Ouster: The Eyes of the Robot
Ouster (NASDAQ: OUST) makes high-resolution digital lidar sensors, the technology that enables machines to see and map the world around them in 3D. Without lidar, autonomous robots cannot reliably navigate complex environments. It is a foundational enabling technology for everything from warehouse automation to autonomous vehicles to last-mile delivery robots. As AI improves what robots can do with that spatial data, the value of Ouster's sensors increases alongside it.
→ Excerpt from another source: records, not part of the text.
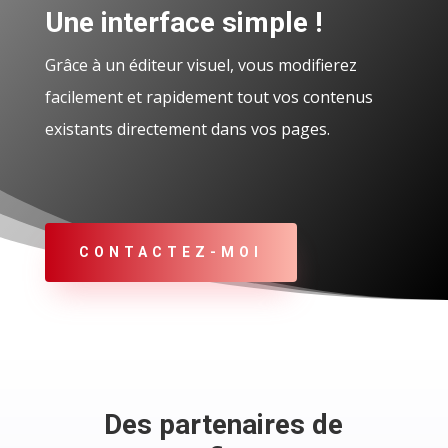
Une interface simple !
Grâce à un éditeur visuel, vous modifierez
facilement et rapidement tout vos contenus
existants directement dans vos pages.
CONTACTEZ-MOI
Des partenaires de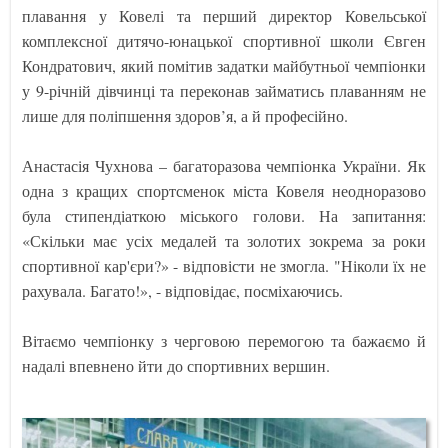
плавання у Ковелі та перший директор Ковельської
комплексної дитячо-юнацької спортивної школи Євген
Кондратович, який помітив задатки майбутньої чемпіонки
у 9-річній дівчинці та переконав займатись плаванням не
лише для поліпшення здоров’я, а й професійно.
Анастасія Чухнова – багаторазова чемпіонка України. Як
одна з кращих спортсменок міста Ковеля неодноразово
була стипендіаткою міського голови. На запитання:
«Скільки має усіх медалей та золотих зокрема за роки
спортивної кар'єри?» - відповісти не змогла. "Ніколи їх не
рахувала. Багато!», - відповідає, посміхаючись.
Вітаємо чемпіонку з черговою перемогою та бажаємо й
надалі впевнено йти до спортивних вершин.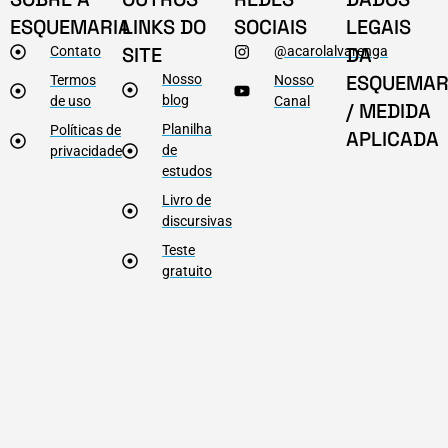
ESQUEMARIA
LINKS DO
SOCIAIS
LEGAIS
SITE
DA
Contato
@acarolalvarenga
ESQUEMAR
Nosso
Termos
Nosso
blog
de uso
Canal
/ MEDIDA
Planilha
Políticas de
APLICADA
de
privacidade
estudos
Livro de
discursivas
Teste
gratuito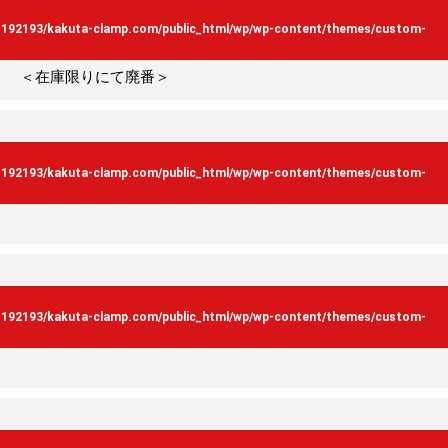
s192193/kakuta-clamp.com/public_html/wp/wp-content/themes/custom-
 ＜在庫限りにて廃番＞
s192193/kakuta-clamp.com/public_html/wp/wp-content/themes/custom-
s192193/kakuta-clamp.com/public_html/wp/wp-content/themes/custom-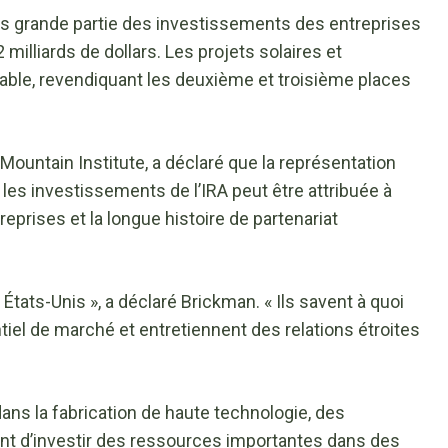
plus grande partie des investissements des entreprises
 milliards de dollars. Les projets solaires et
rable, revendiquant les deuxième et troisième places
Mountain Institute, a déclaré que la représentation
s investissements de l’IRA peut être attribuée à
eprises et la longue histoire de partenariat
États-Unis », a déclaré Brickman. « Ils savent à quoi
tiel de marché et entretiennent des relations étroites
ns la fabrication de haute technologie, des
t d’investir des ressources importantes dans des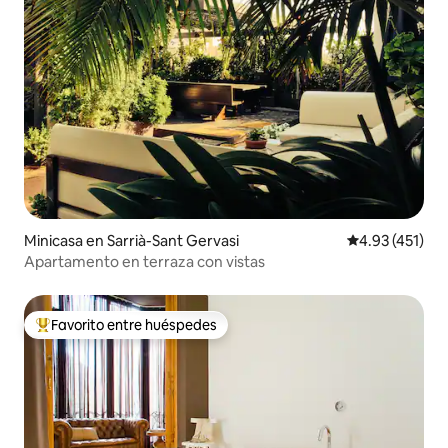
Minicasa en Sarrià-Sant Gervasi
Calificación p
4.93 (451)
Apartamento en terraza con vistas
Favorito entre huéspedes
Favorito entre huéspedes preferido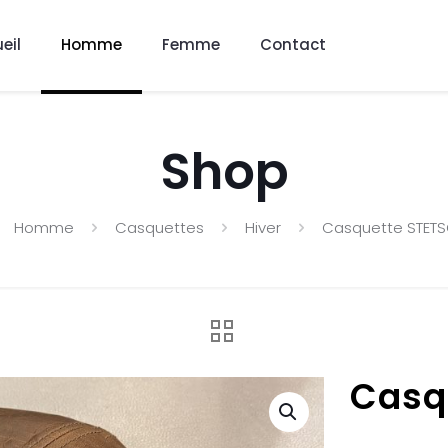
eil
Homme
Femme
Contact
Shop
Homme
Casquettes
Hiver
Casquette STETS
Casq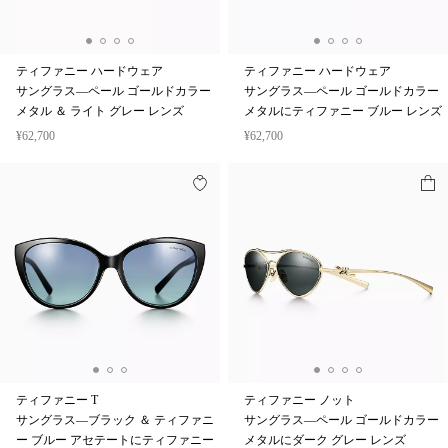
ティファニー ハードウェア
ティファニー ハードウェア
サングラス—ペール ゴールドカラー
サングラス—ペール ゴールドカラー
メタル ＆ ライト グレー レンズ
メタルにティファニー ブルー レンズ
¥62,700
¥62,700
ティファニー T
ティファニー ノット
サングラス—ブラック ＆ ティファニ
サングラス—ペール ゴールドカラー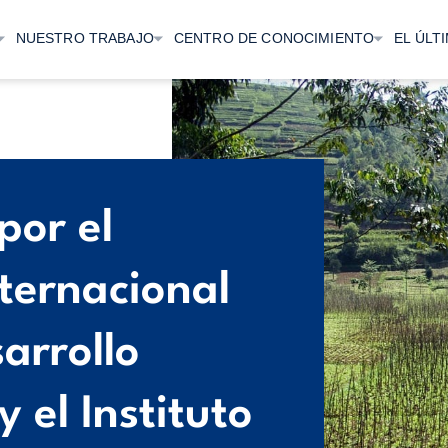
NUESTRO TRABAJO
CENTRO DE CONOCIMIENTO
EL ÚLT
or el
nternacional
arrollo
y el Instituto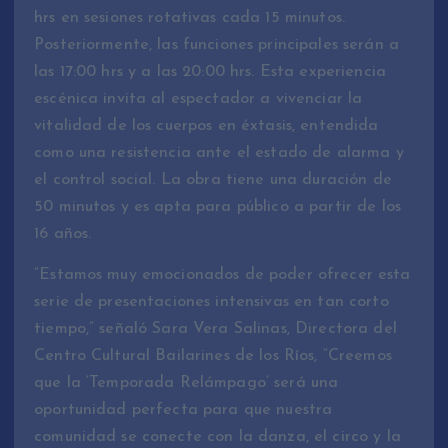
hrs en sesiones rotativas cada 15 minutos.
Posteriormente, las funciones principales serán a
las 17:00 hrs y a las 20:00 hrs. Esta experiencia
escénica invita al espectador a vivenciar la
vitalidad de los cuerpos en éxtasis, entendida
como una resistencia ante el estado de alarma y
el control social. La obra tiene una duración de
50 minutos y es apta para público a partir de los
16 años.
“Estamos muy emocionados de poder ofrecer esta
serie de presentaciones intensivas en tan corto
tiempo,” señaló Sara Vera Salinas, Directora del
Centro Cultural Bailarines de los Ríos, “Creemos
que la ‘Temporada Relámpago’ será una
oportunidad perfecta para que nuestra
comunidad se conecte con la danza, el circo y la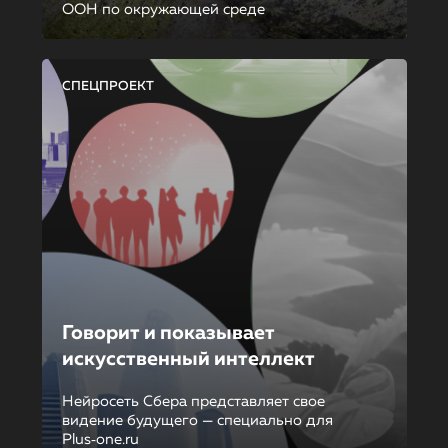
ООН по окружающей среде
СПЕЦПРОЕКТ
Говорит и показывает
искусственный интеллект
Нейросеть Сбера представляет свое
видение будущего — специально для
Plus‑one.ru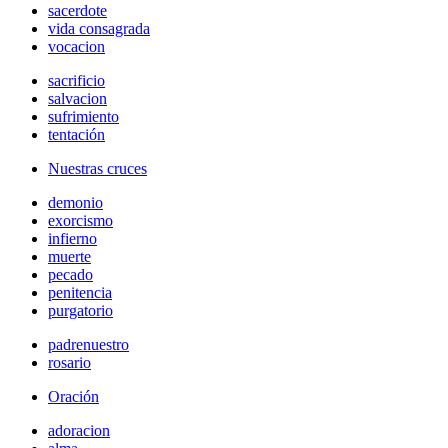
sacerdote
vida consagrada
vocacion
sacrificio
salvacion
sufrimiento
tentación
Nuestras cruces
demonio
exorcismo
infierno
muerte
pecado
penitencia
purgatorio
padrenuestro
rosario
Oración
adoracion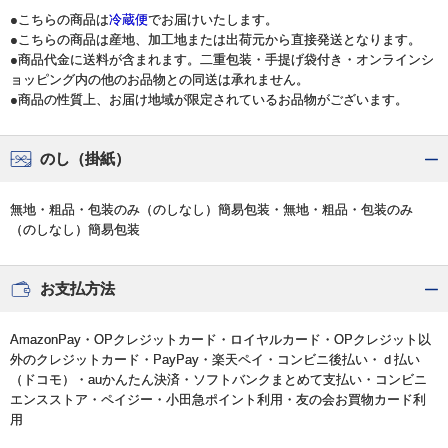
●こちらの商品は
冷蔵便
でお届けいたします。
●こちらの商品は産地、加工地または出荷元から直接発送となります。
●商品代金に送料が含まれます。二重包装・手提げ袋付き・オンラインシ
ョッピング内の他のお品物との同送は承れません。
●商品の性質上、お届け地域が限定されているお品物がございます。
のし（掛紙）
無地・粗品・包装のみ（のしなし）簡易包装・無地・粗品・包装のみ
（のしなし）簡易包装
お支払方法
AmazonPay・OPクレジットカード・ロイヤルカード・OPクレジット以
外のクレジットカード・PayPay・楽天ペイ・コンビニ後払い・ｄ払い
（ドコモ）・auかんたん決済・ソフトバンクまとめて支払い・コンビニ
エンスストア・ペイジー・小田急ポイント利用・友の会お買物カード利
用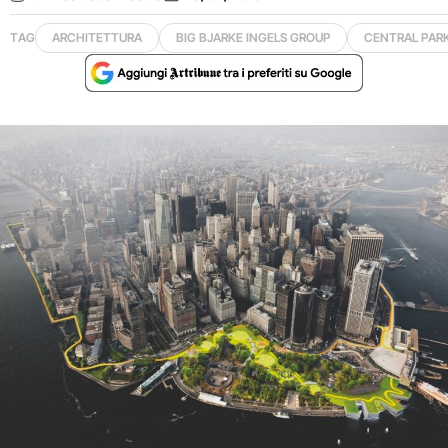
TAG
ARCHITETTURA
BIG BJARKE INGELS GROUP
CENTRAL PAR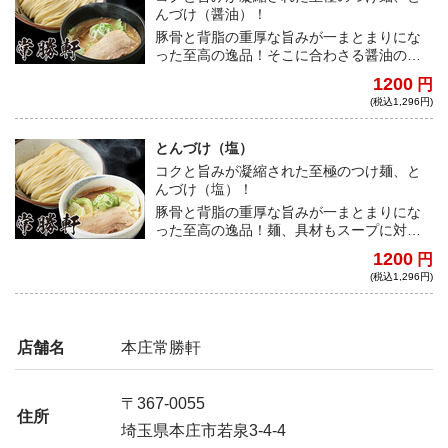
んづけ（醤油）！
豚骨と背脂の重厚な旨みが一まとまりにな
った至高の逸品！そこに合わさる醤油のコ
クとキレ、麺、具材も一体となり、どの時
1200
円
代においてもお客様を魅了する「常勝」の
(税込1,296円)
一杯！
とんづけ（塩）
コクと旨みが凝縮された至極のつけ麺、と
んづけ（塩）！
豚骨と背脂の重厚な旨みが一まとまりにな
った至高の逸品！麺、具材もスープに対し
て絶妙なバランスで仕上げられた、いかな
1200
円
る時代でもお客様を魅了する「常勝」の一
(税込1,296円)
杯！
店舗名
本庄常勝軒
〒367-0055
住所
埼玉県本庄市若泉3-4-4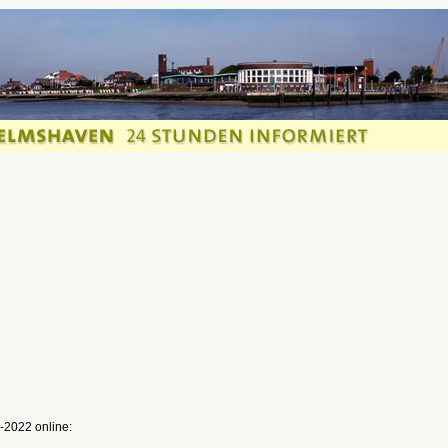
-2022 online: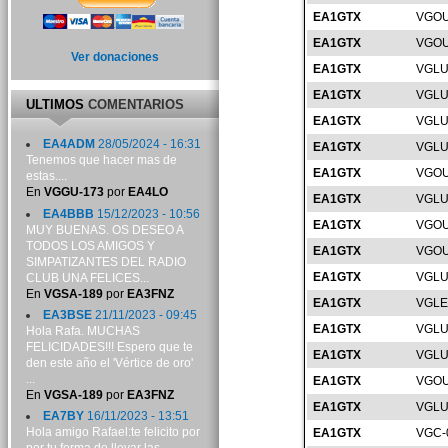
EA1GTX
VGOU
EA1GTX
VGOU
Ver donaciones
EA1GTX
VGLU
EA1GTX
VGLU
ULTIMOS
COMENTARIOS
EA1GTX
VGLU
EA4ADM
28/05/2024 - 16:31
EA1GTX
VGLU
Tenemos que hacer mas de
EA1GTX
VGOU
estas....
En
VGGU-173
por
EA4LO
EA1GTX
VGLU
EA4BBB
15/12/2023 - 10:56
EA1GTX
VGOU
MUY BUENAS. OS DESEO A
TODOS LOS AMIGOS Y
EA1GTX
VGOU
SIMPATIZANTES DEL RADIO
EA1GTX
VGLU
CLUB UNA FELICES...
En
VGSA-189
por
EA3FNZ
EA1GTX
VGLE
EA3BSE
21/11/2023 - 09:45
EA1GTX
VGLU
Hola Rafa. MUCHAS
FELICIDADES!!! Espero que te
EA1GTX
VGLU
den este año el 'Vértice de oro'
...
EA1GTX
VGOU
En
VGSA-189
por
EA3FNZ
EA1GTX
VGLU
EA7BY
16/11/2023 - 13:51
Hola amigo Rafael:te felicito por
EA1GTX
VGC-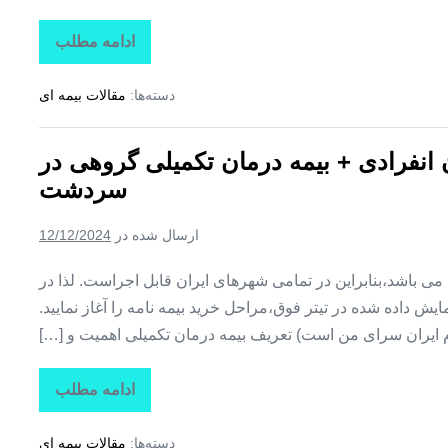
ادامه مطلب
تاراز
بیمه
+
دسته‌ها:
مقالات بیمه ای
بیمه
تکمیلی
درمان
انفرادی
ن انفرادی + بیمه درمان تکمیلی گروهی در
+
بیمه
سردشت
درمان
تکمیلی
گروهی
ارسال شده در
12/12/2024
در
شمیل
ین می باشد،بنابراین در تمامی شهرهای ایران قابل اجراست. لذا در
ش داده شده در تیتر فوق،مراحل خرید بیمه نامه را آغاز نمایید.
م ایران سرای من است) تعریف بیمه درمان تکمیلی اهمیت و […]
ادامه مطلب
تاراز
بیمه
+
دسته‌ها:
مقالات بیمه ای
بیمه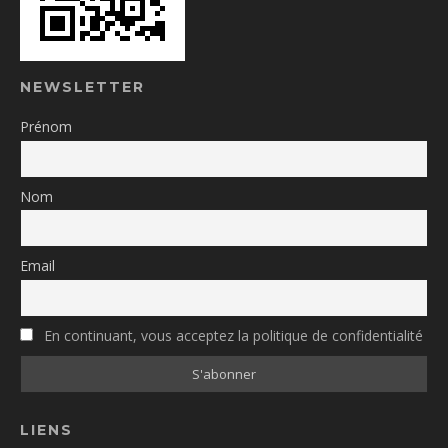
NEWSLETTER
Prénom
Nom
Email
En continuant, vous acceptez la politique de confidentialité
LIENS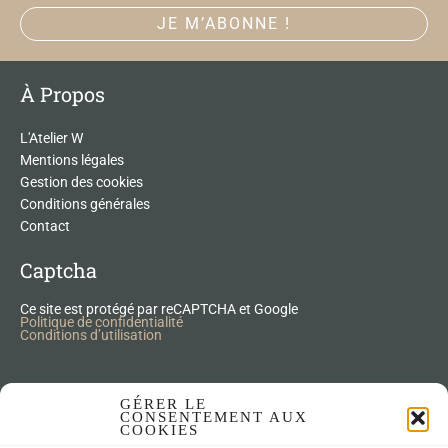
À Propos
L'Atelier W
Mentions légales
Gestion des cookies
Conditions générales
Contact
Captcha
Ce site est protégé par reCAPTCHA et Google
Politique de confidentialité
Conditions d’utilisation
Nos Produits Upcycling
GÉRER LE
CONSENTEMENT AUX
COOKIES
Accessoires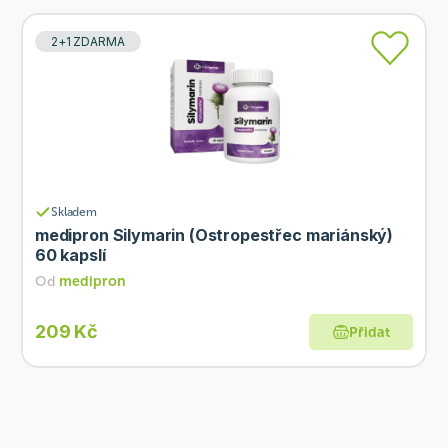
2+1 ZDARMA
Skladem
medipron Silymarin (Ostropestřec mariánský)
60 kapslí
Od
medipron
209 Kč
Přidat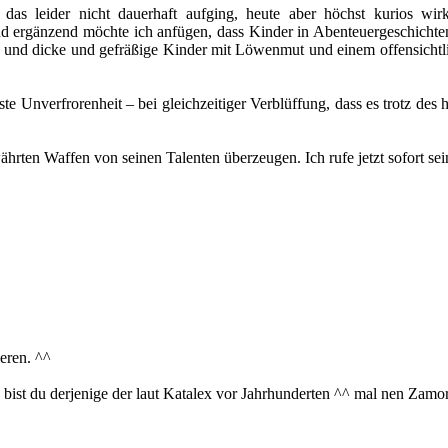
 das leider nicht dauerhaft aufging, heute aber höchst kurios wir
d ergänzend möchte ich anfügen, dass Kinder in Abenteuergeschichten 
nd dicke und gefräßige Kinder mit Löwenmut und einem offensichtliche
iste Unverfrorenheit – bei gleichzeitiger Verblüffung, dass es trotz d
ährten Waffen von seinen Talenten überzeugen. Ich rufe jetzt sofort sei
eren. ^^
 bist du derjenige der laut Katalex vor Jahrhunderten ^^ mal nen Zamo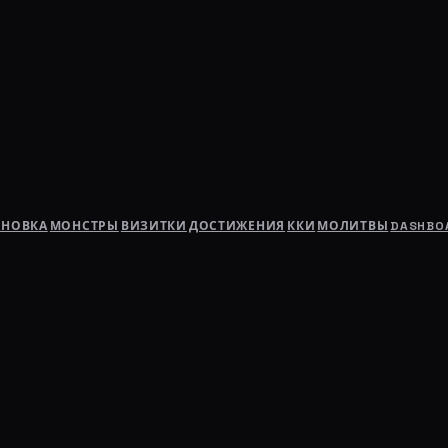
АНОВКА
МОНСТРЫ
ВИЗИТКИ
ДОСТИЖЕНИЯ
ККИ
МОЛИТВЫ
DASHBO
The stock is up close to 40% year to date, and the fundamentals are supporting that move. Q1 2026 revenue of $49 million grew 49% year over year, beating the consensus estimate of $46.15 million. The recently completed acquisition of Stereolabs added AI vision and depth perception capabilities to Ouster's existing lidar portfolio, creating a more complete perception stack for robotics customers.
Management guided Q2 revenue of $49.5 million to $52.5 million, signaling continued growth. Following its most recent earnings release, the company now has a Moderate Buy rating based on five analyst ratings, and a consensus price target that implies over 30% upside potential.
PROCEPT BioRobotics: AI-Guided Surgery at Scale
PROCEPT BioRobotics (NASDAQ: PRCT) represents one of the most compelling applications of robotics in healthcare. The company's AquaBeam Robotic System uses a high-velocity waterjet guided by real-time ultrasound imaging to remove prostate tissue with precision that traditional surgical methods cannot match. It is minimally invasive, reduces recovery time, and delivers outcomes that leading urology guidelines now formally recommend. The American Urological Association recently strengthened its recommendation for Aquablation therapy, a meaningful clinical endorsement that expands the addressable market.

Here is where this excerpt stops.